Multi-Epoch training

One training regime where this limitation is most apparent is is multi-epoch training, where standard training recipes would apply different random masks or different data augmentation strategies each time the data is encountered. BioNeMo provides a number of utilities that make multi-epoch training easier while still obeying the determinism requirements of megatron.

The MultiEpochDatasetResampler class simplifies the process of multi-epoch training, where the data should both be re-shuffled each epoch with different random effects applied each time the data is seen. To be compatible with this resampler, the provided dataset class's __getitem__ method should accept a EpochIndex tuple that contains both an epoch and index value. Random effects can then be performed by setting the torch random seed based on the epoch value:

class MyDataset:
    def __getitem__(self, idx: EpochIndex):
        rng = torch.Generator()
        rng.manual_seed(idx.epoch)
        ...

Avoid torch.manual_seed

Megatron-LM handles torch seeding internally. Calling torch.cuda.manual_seed inside the user-provided dataset can cause issues with model parallelism. See megatron/core/tensor_parallel/random.py#L198-L199 for more details.

For deterministic datasets that still want to train for multiple epochs with epoch-level shuffling, the IdentityMultiEpochDatasetWrapper class can simplify this process by wrapping a dataset that accepts integer indices and passing along the EpochIndex index values from the resampled dataset.

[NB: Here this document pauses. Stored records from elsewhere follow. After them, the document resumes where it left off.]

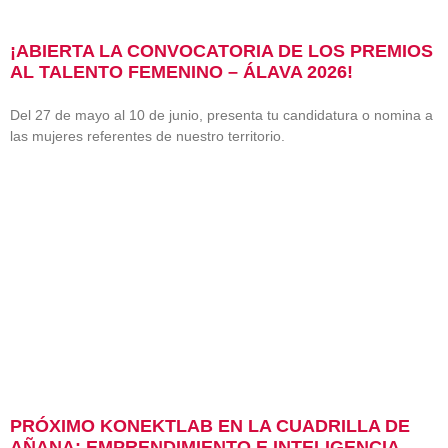
¡ABIERTA LA CONVOCATORIA DE LOS PREMIOS
AL TALENTO FEMENINO – ÁLAVA 2026!
Del 27 de mayo al 10 de junio, presenta tu candidatura o nomina a
las mujeres referentes de nuestro territorio.
PRÓXIMO KONEKTLAB EN LA CUADRILLA DE
AÑANA: EMPRENDIMIENTO E INTELIGENCIA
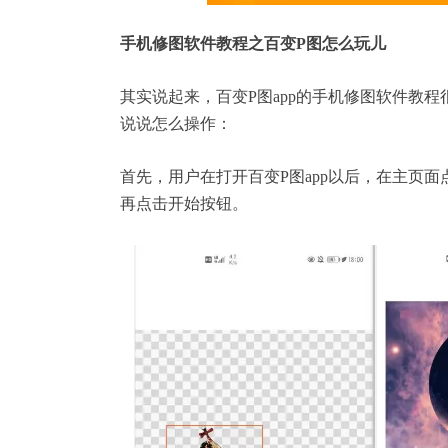
手机修图软件教程之百变P图怎么玩儿
其实说起来，百变P图app的手机修图软件教
说说怎么操作：
首先，用户在打开百变P图app以后，在主页
再点击开始按钮。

class MyDeterministicDataset:
    def __getitem__(self, index: int):
        ...

dataset = IdentityMultiEpochDatasetWrapper(MyDeterministicDataset())
for sample in MultiEpochDatasetResampler(dataset, num_epochs=3, shuffle=True):
    ...

Very large datasets

For datasets where len(dataset) is too large for a shuffled list of indices to comfortably fit in memory, [PRNGResampleDataset][bionemo.core.data.resamples.PRNGResampleDataset] offers a simple solution for shuffling a dataset with replacement in O(1) memory.

Testing datasets for megatron compatibility

BioNeMo also provides utility functions for test suites to validate that datasets conform to the megatron data model. The [assert_dataset_compatible_with_megatron][bionemo.testing.data_utils.assert_dataset_compatible_with_megatron] function calls the dataset with identical indices and ensures the outputs are identical, while also checking to see if torch.manual_seed was used.

Example datasets in BioNeMo

The ESMMaskedResidueDataset demonstrates one approach for leveraging EpochIndex indices to perform epoch-level randomization within the confines of megatron's data model.